Bonn, Ende November, Bericht der Bundesnetzagentur: Deutschlands Mobilfunk-Netzbetreiber Telefonica Deutschland, die Deutsche Telekom und Vodafone hatten sich zwar verpflichtet, bis Ende 2022 in 500 bisherigen weißen Flecken neue Funkstationen zu bauen. Geschehen ist das in gerade einmal 95. Knapp drei Prozent der Fläche Deutschlands steckt immer noch im Funkloch, Gebiete, in denen weder 4G/LTE- noch 5G-Funksignale empfangen werden können.

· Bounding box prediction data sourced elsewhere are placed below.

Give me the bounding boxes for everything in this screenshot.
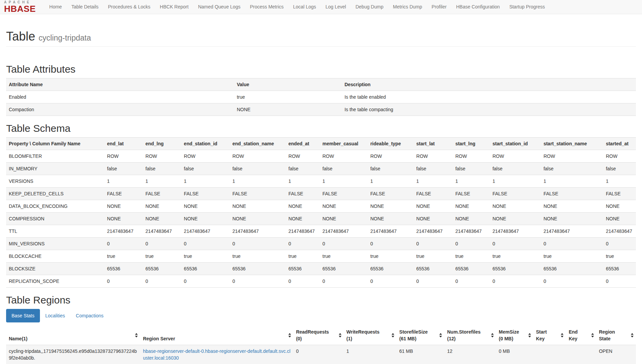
- nav-item-procedures-locks[interactable]: Procedures & Locks: [103, 0, 155, 14]
- sort-icon[interactable]: [528, 333, 531, 337]
- schema-property-value: NONE: [490, 200, 541, 212]
- tab-localities[interactable]: Localities: [40, 309, 70, 322]
- regions-column-sublabel: (0): [296, 336, 302, 341]
- regions-column-header-readrequests-0[interactable]: ReadRequests(0): [293, 326, 344, 345]
- schema-property-value: 1: [104, 175, 143, 187]
- schema-property-value: 0: [286, 237, 319, 250]
- attributes-header-row: Attribute NameValueDescription: [6, 78, 636, 91]
- schema-property-value: NONE: [181, 200, 229, 212]
- regions-tabs: Base StatsLocalitiesCompactions: [6, 309, 636, 322]
- sort-icon[interactable]: [561, 333, 563, 337]
- schema-property-value: 0: [181, 237, 229, 250]
- schema-property-value: 0: [541, 275, 603, 287]
- sort-down-arrow: [339, 336, 341, 337]
- regions-column-label: End: [569, 329, 577, 335]
- schema-row-data-block-encoding: DATA_BLOCK_ENCODINGNONENONENONENONENONEN…: [6, 200, 636, 212]
- regions-column-header-name-1[interactable]: Name(1): [6, 326, 140, 345]
- schema-property-value: false: [452, 162, 490, 175]
- top-navbar: APACHE HBASE HomeTable DetailsProcedures…: [0, 0, 642, 14]
- region-mem-size: 0 MB: [496, 345, 533, 364]
- regions-table-body: cycling-tripdata,,1719475156245.e95d0a13…: [6, 345, 636, 364]
- nav-item-startup-progress[interactable]: Startup Progress: [505, 0, 550, 14]
- nav-item-home[interactable]: Home: [45, 0, 67, 14]
- regions-table: Name(1)Region ServerReadRequests(0)Write…: [6, 326, 636, 364]
- schema-property-value: NONE: [414, 212, 452, 225]
- tab-compactions[interactable]: Compactions: [70, 309, 109, 322]
- schema-property-value: 65536: [104, 262, 143, 275]
- schema-property-value: NONE: [452, 212, 490, 225]
- regions-column-header-regionstate[interactable]: RegionState: [596, 326, 636, 345]
- schema-property-name: TTL: [6, 225, 104, 237]
- regions-column-label: MemSize: [499, 329, 519, 335]
- schema-property-value: 2147483647: [286, 225, 319, 237]
- schema-property-value: 2147483647: [181, 225, 229, 237]
- schema-property-header: Property \ Column Family Name: [6, 137, 104, 150]
- regions-column-header-startkey[interactable]: StartKey: [533, 326, 566, 345]
- nav-item-debug-dump[interactable]: Debug Dump: [351, 0, 388, 14]
- schema-property-value: NONE: [104, 200, 143, 212]
- hbase-logo[interactable]: APACHE HBASE: [3, 0, 37, 14]
- nav-item-hbase-configuration[interactable]: HBase Configuration: [451, 0, 505, 14]
- regions-column-sublabel: (61 MB): [399, 336, 417, 341]
- nav-item-table-details[interactable]: Table Details: [67, 0, 103, 14]
- schema-column-family-end-lat: end_lat: [104, 137, 143, 150]
- schema-property-value: 65536: [452, 262, 490, 275]
- sort-icon[interactable]: [392, 333, 394, 337]
- sort-icon[interactable]: [491, 333, 494, 337]
- regions-column-sublabel: (12): [447, 336, 456, 341]
- sort-down-arrow: [135, 336, 138, 337]
- schema-column-family-rideable-type: rideable_type: [368, 137, 414, 150]
- sort-icon[interactable]: [135, 333, 138, 337]
- schema-property-value: NONE: [490, 212, 541, 225]
- nav-item-log-level[interactable]: Log Level: [321, 0, 351, 14]
- schema-property-value: 65536: [230, 262, 286, 275]
- tab-base-stats[interactable]: Base Stats: [6, 309, 40, 322]
- schema-property-value: 0: [452, 237, 490, 250]
- schema-property-value: 2147483647: [104, 225, 143, 237]
- schema-property-value: 1: [286, 175, 319, 187]
- schema-property-value: 1: [181, 175, 229, 187]
- schema-property-value: ROW: [320, 150, 368, 162]
- schema-row-compression: COMPRESSIONNONENONENONENONENONENONENONEN…: [6, 212, 636, 225]
- schema-heading: Table Schema: [6, 123, 636, 134]
- attributes-heading: Table Attributes: [6, 64, 636, 75]
- schema-row-keep-deleted-cells: KEEP_DELETED_CELLSFALSEFALSEFALSEFALSEFA…: [6, 187, 636, 200]
- regions-column-header-writerequests-1[interactable]: WriteRequests(1): [344, 326, 397, 345]
- regions-column-label: StorefileSize: [399, 329, 428, 335]
- schema-property-value: true: [414, 250, 452, 262]
- sort-up-arrow: [339, 333, 341, 335]
- regions-column-header-memsize-0-mb[interactable]: MemSize(0 MB): [496, 326, 533, 345]
- nav-item-metrics-dump[interactable]: Metrics Dump: [388, 0, 427, 14]
- sort-icon[interactable]: [631, 333, 634, 337]
- schema-property-value: 2147483647: [143, 225, 181, 237]
- schema-property-value: NONE: [452, 200, 490, 212]
- regions-column-header-num-storefiles-12[interactable]: Num.Storefiles(12): [444, 326, 496, 345]
- regions-header-row: Name(1)Region ServerReadRequests(0)Write…: [6, 326, 636, 345]
- sort-icon[interactable]: [591, 333, 594, 337]
- schema-property-value: ROW: [143, 150, 181, 162]
- schema-property-value: 65536: [414, 262, 452, 275]
- schema-property-value: 0: [320, 237, 368, 250]
- sort-icon[interactable]: [339, 333, 341, 337]
- nav-item-named-queue-logs[interactable]: Named Queue Logs: [193, 0, 245, 14]
- schema-table-body: Property \ Column Family Nameend_latend_…: [6, 137, 636, 287]
- region-name: cycling-tripdata,,1719475156245.e95d0a13…: [6, 345, 140, 364]
- sort-icon[interactable]: [288, 333, 291, 337]
- schema-property-value: 0: [414, 275, 452, 287]
- schema-property-value: 1: [452, 175, 490, 187]
- nav-item-local-logs[interactable]: Local Logs: [288, 0, 321, 14]
- sort-up-arrow: [392, 333, 394, 335]
- nav-item-process-metrics[interactable]: Process Metrics: [245, 0, 288, 14]
- regions-column-header-region-server[interactable]: Region Server: [140, 326, 293, 345]
- sort-icon[interactable]: [439, 333, 442, 337]
- nav-item-hbck-report[interactable]: HBCK Report: [155, 0, 193, 14]
- regions-column-header-storefilesize-61-mb[interactable]: StorefileSize(61 MB): [397, 326, 444, 345]
- region-server-link[interactable]: hbase-regionserver-default-0.hbase-regio…: [143, 348, 290, 361]
- attributes-column-header: Value: [234, 78, 342, 91]
- schema-property-value: false: [541, 162, 603, 175]
- regions-column-header-endkey[interactable]: EndKey: [566, 326, 596, 345]
- attribute-row: CompactionNONEIs the table compacting: [6, 103, 636, 116]
- schema-row-versions: VERSIONS111111111111: [6, 175, 636, 187]
- schema-property-name: COMPRESSION: [6, 212, 104, 225]
- nav-item-profiler[interactable]: Profiler: [427, 0, 451, 14]
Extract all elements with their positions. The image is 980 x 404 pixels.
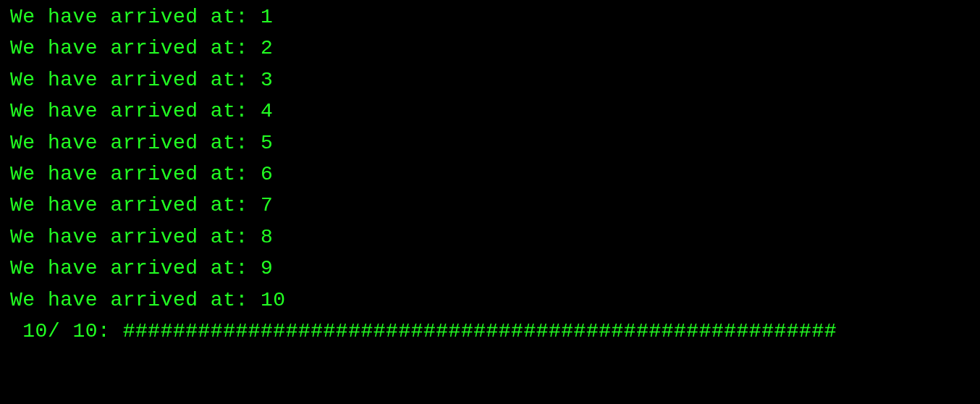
- terminal-output-line: We have arrived at: 5: [10, 127, 970, 159]
- terminal-output-line: We have arrived at: 6: [10, 159, 970, 190]
- terminal-output-line: We have arrived at: 2: [10, 33, 970, 64]
- terminal-output-line: We have arrived at: 8: [10, 222, 970, 253]
- progress-bar-line: 10/ 10: ################################…: [10, 316, 970, 347]
- terminal-output-line: We have arrived at: 4: [10, 96, 970, 127]
- terminal-output-line: We have arrived at: 9: [10, 253, 970, 284]
- terminal-output-line: We have arrived at: 7: [10, 190, 970, 221]
- terminal-output-line: We have arrived at: 1: [10, 1, 970, 33]
- terminal-output-line: We have arrived at: 3: [10, 64, 970, 96]
- terminal-output-line: We have arrived at: 10: [10, 285, 970, 316]
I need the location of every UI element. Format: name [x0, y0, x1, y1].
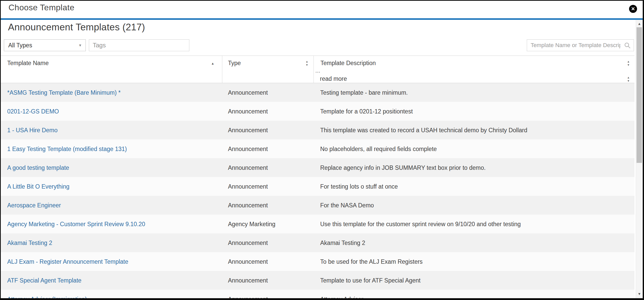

Lüdenscheid, 2. Dezember: Die Brücke der Autobahn 45 in Nordrhein-Westfalen feiert Jahrestag, sie ist seit 365 Tagen für den gesamten Verkehr gesperrt. Die Schäden an der Brücke sind so schwerwiegend, dass sie auch für PKW nicht wieder freigegeben werden kann. Seitdem wurde die Brücke weder gesprengt noch Aufträge für den Neubau vergeben. Pendler fahren seit zwölf Monaten über Umleitungsstrecken und stehen teils stundenlang im Stau. Bundesweit sind 4000 Brücken in einem kritischen Zustand und müssten zügig saniert werden.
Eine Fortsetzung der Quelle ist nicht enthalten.